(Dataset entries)
/---

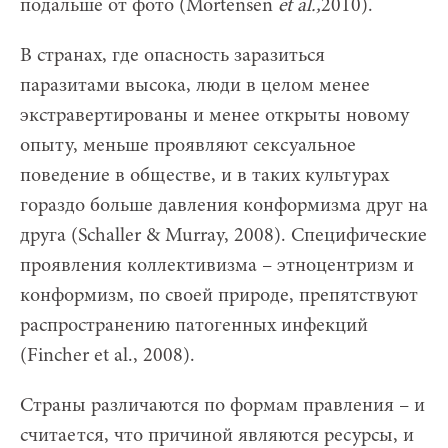
подальше от фото (Mortensen
et al.,
2010).
В странах, где опасность заразиться
паразитами высока, люди в целом менее
экстравертированы и менее открыты новому
опыту, меньше проявляют сексуальное
поведение в обществе, и в таких культурах
гораздо больше давления конформизма друг на
друга (Schaller & Murray, 2008). Специфические
проявления коллективизма – этноцентризм и
конформизм, по своей природе, препятствуют
распространению патогенных инфекций
(Fincher et al., 2008).
Страны различаются по формам правления – и
считается, что причиной являются ресурсы, и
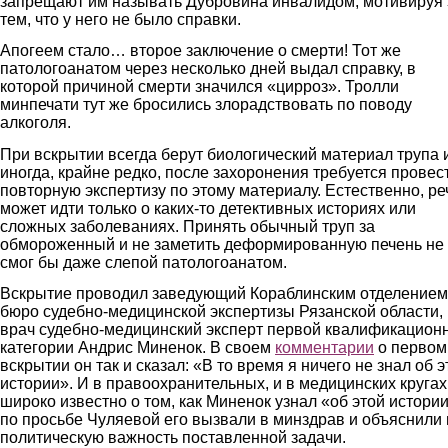
запрещают им называть Дубровина инвалидом, мотивируя 
тем, что у него не было справки.
Апогеем стало… второе заключение о смерти! Тот же
патологоанатом через несколько дней выдал справку, в
которой причиной смерти значился «цирроз». Тролли
минпечати тут же бросились злорадствовать по поводу
алкоголя.
При вскрытии всегда берут биологический материал трупа 
иногда, крайне редко, после захоронения требуется провес
повторную экспертизу по этому материалу. Естественно, ре
может идти только о каких-то детективных историях или
сложных заболеваниях. Принять обычный труп за
обмороженный и не заметить деформированную печень не
смог бы даже слепой патологоанатом.
Вскрытие проводил заведующий Кораблинским отделением
бюро судебно-медицинской экспертизы Рязанской области,
врач судебно-медицинский эксперт первой квалификацион
категории Андрис Миненок. В своем
комментарии
о первом
вскрытии он так и сказал: «В то время я ничего не знал об э
истории». И в правоохранительных, и в медицинских кругах
широко известно о том, как Миненок узнал «об этой истории
по просьбе Чуляевой его вызвали в минздрав и объяснили
политическую важность поставленной задачи.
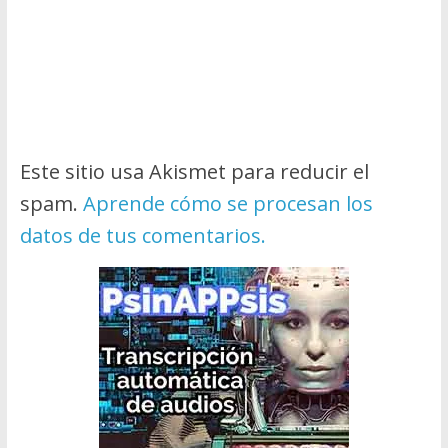
Este sitio usa Akismet para reducir el
spam.
Aprende cómo se procesan los
datos de tus comentarios.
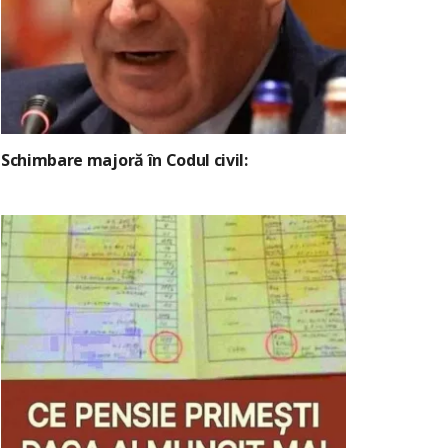
Schimbare majoră în Codul civil:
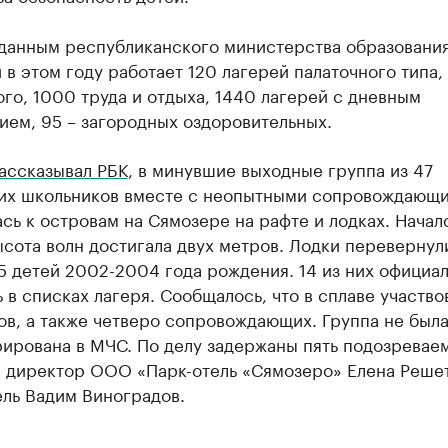
 данным республиканского министерства образования
в этом году работает 120 лагерей палаточного типа,
го, 1000 труда и отдыха, 1440 лагерей с дневным
ием, 95 – загородных оздоровительных.
ассказывал РБК
, в минувшие выходные группа из 47
их школьников вместе с неопытными сопровождающ
сь к островам на Сямозере на рафте и лодках. Начал
сота волн достигала двух метров. Лодки перевернул
5 детей 2002-2004 года рождения. 14 из них официа
 в списках лагеря. Сообщалось, что в сплаве участво
в, а также четверо сопровождающих. Группа не был
ирована в МЧС. По делу задержаны пять подозреваем
е директор ООО «Парк-отель «Сямозеро» Елена Решет
ель Вадим Виноградов.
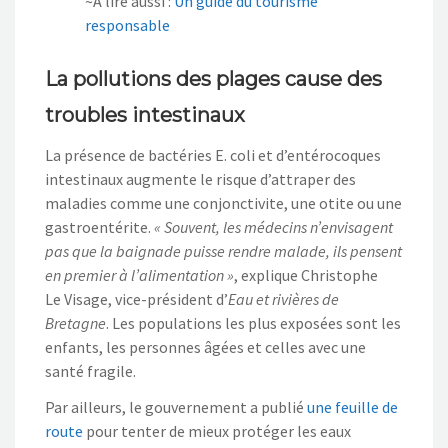
~A lire aussi :
Un guide du tourisme
responsable
La pollutions des plages cause des
troubles intestinaux
La présence de bactéries E. coli et d’entérocoques
intestinaux augmente le risque d’attraper des
maladies comme une conjonctivite, une otite ou une
gastroentérite.
« Souvent, les médecins n’envisagent
pas que la baignade puisse rendre malade, ils pensent
en premier à l’alimentation »
, explique Christophe
Le Visage, vice-président d’
Eau et rivières de
Bretagne
. Les populations les plus exposées sont les
enfants, les personnes âgées et celles avec une
santé fragile.
Par ailleurs, le gouvernement a publié
une feuille de
route
pour tenter de mieux protéger les eaux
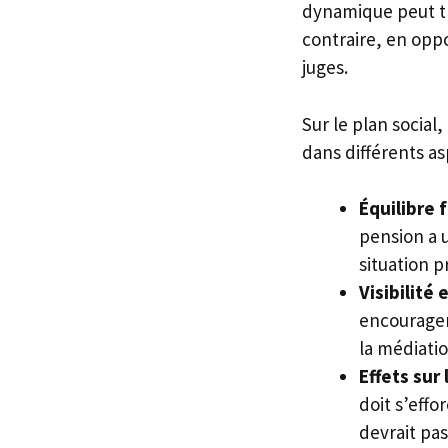
dynamique peut tr
contraire, en oppo
juges.
Sur le plan social
dans différents as
Équilibre 
pension a u
situation p
Visibilité 
encouragen
la médiati
Effets sur 
doit s’effo
devrait pas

\---

* [Exercise prompt]: Drop the pictures and reproduce the rest of the data above exactly.

* [Solved exercise]:
подальше от фото (Mortensen
et al.,
2010).
В странах, где опасность заразиться
паразитами высока, люди в целом менее
экстравертированы и менее открыты новому
опыту, меньше проявляют сексуальное
поведение в обществе, и в таких культурах
гораздо больше давления конформизма друг на
друга (Schaller & Murray, 2008). Специфические
проявления коллективизма – этноцентризм и
конформизм, по своей природе, препятствуют
распространению патогенных инфекций
(Fincher et al., 2008).
Страны различаются по формам правления – и
считается, что причиной являются ресурсы, и
запрещают им называть Дубровина инвалидом, мотивируя 
тем, что у него не было справки.
Апогеем стало… второе заключение о смерти! Тот же
патологоанатом через несколько дней выдал справку, в
которой причиной смерти значился «цирроз». Тролли
минпечати тут же бросились злорадствовать по поводу
алкоголя.
При вскрытии всегда берут биологический материал трупа 
иногда, крайне редко, после захоронения требуется провес
повторную экспертизу по этому материалу. Естественно, ре
может идти только о каких-то детективных историях или
сложных заболеваниях. Принять обычный труп за
обмороженный и не заметить деформированную печень не
смог бы даже слепой патологоанатом.
Вскрытие проводил заведующий Кораблинским отделением
бюро судебно-медицинской экспертизы Рязанской области,
врач судебно-медицинский эксперт первой квалификацион
категории Андрис Миненок. В своем
комментарии
о первом
вскрытии он так и сказал: «В то время я ничего не знал об э
истории». И в правоохранительных, и в медицинских кругах
широко известно о том, как Миненок узнал «об этой истории
по просьбе Чуляевой его вызвали в минздрав и объяснили
политическую важность поставленной задачи.
Este sitio usa Akismet para reducir el
spam.
Aprende cómo se procesan los
datos de tus comentarios.
Schimbare majoră în Codul civil:
 данным республиканского министерства образования
в этом году работает 120 лагерей палаточного типа,
го, 1000 труда и отдыха, 1440 лагерей с дневным
ием, 95 – загородных оздоровительных.
ассказывал РБК
, в минувшие выходные группа из 47
их школьников вместе с неопытными сопровождающ
сь к островам на Сямозере на рафте и лодках. Начал
сота волн достигала двух метров. Лодки перевернул
5 детей 2002-2004 года рождения. 14 из них официа
 в списках лагеря. Сообщалось, что в сплаве участво
в, а также четверо сопровождающих. Группа не был
ирована в МЧС. По делу задержаны пять подозреваем
е директор ООО «Парк-отель «Сямозеро» Елена Решет
ель Вадим Виноградов.
~A lire aussi :
Un guide du tourisme
responsable
La pollutions des plages cause des
troubles intestinaux
La présence de bactéries E. coli et d’entérocoques
intestinaux augmente le risque d’attraper des
maladies comme une conjonctivite, une otite ou une
gastroentérite.
« Souvent, les médecins n’envisagent
pas que la baignade puisse rendre malade, ils pensent
en premier à l’alimentation »
, explique Christophe
Le Visage, vice-président d’
Eau et rivières de
Bretagne
. Les populations les plus exposées sont les
enfants, les personnes âgées et celles avec une
santé fragile.
Par ailleurs, le gouvernement a publié
une feuille de
route
pour tenter de mieux protéger les eaux
dynamique peut tr
contraire, en oppo
juges.
Sur le plan social
dans différents as
Équilibre 
pension a u
situation p
Visibilité 
encouragen
la médiati
Effets sur 
doit s’effo
devrait pas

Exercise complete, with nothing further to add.